Saved entries
↓

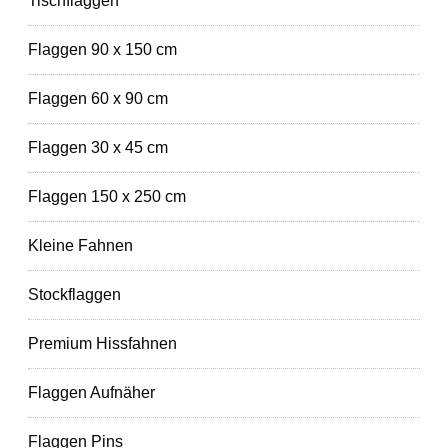
Tischflaggen
Flaggen 90 x 150 cm
Flaggen 60 x 90 cm
Flaggen 30 x 45 cm
Flaggen 150 x 250 cm
Kleine Fahnen
Stockflaggen
Premium Hissfahnen
Flaggen Aufnäher
Flaggen Pins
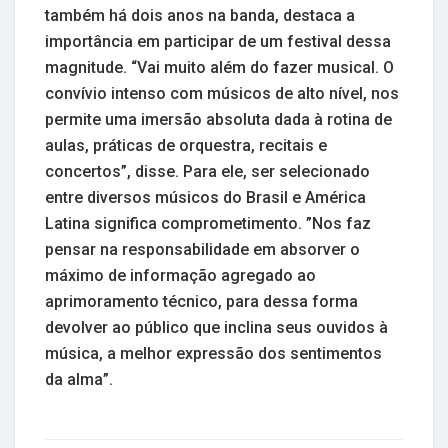
também há dois anos na banda, destaca a
importância em participar de um festival dessa
magnitude. “Vai muito além do fazer musical. O
convívio intenso com músicos de alto nível, nos
permite uma imersão absoluta dada à rotina de
aulas, práticas de orquestra, recitais e
concertos”, disse. Para ele, ser selecionado
entre diversos músicos do Brasil e América
Latina significa comprometimento. ”Nos faz
pensar na responsabilidade em absorver o
máximo de informação agregado ao
aprimoramento técnico, para dessa forma
devolver ao público que inclina seus ouvidos à
música, a melhor expressão dos sentimentos
da alma”.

↑

What you are asked to do -
Transcribe exactly the span of lines from the line holding "Flaggen Pins" through the last line above, both included. Pictures stay out.

Result -
Flaggen Pins
também há dois anos na banda, destaca a
importância em participar de um festival dessa
magnitude. “Vai muito além do fazer musical. O
convívio intenso com músicos de alto nível, nos
permite uma imersão absoluta dada à rotina de
aulas, práticas de orquestra, recitais e
concertos”, disse. Para ele, ser selecionado
entre diversos músicos do Brasil e América
Latina significa comprometimento. ”Nos faz
pensar na responsabilidade em absorver o
máximo de informação agregado ao
aprimoramento técnico, para dessa forma
devolver ao público que inclina seus ouvidos à
música, a melhor expressão dos sentimentos
da alma”.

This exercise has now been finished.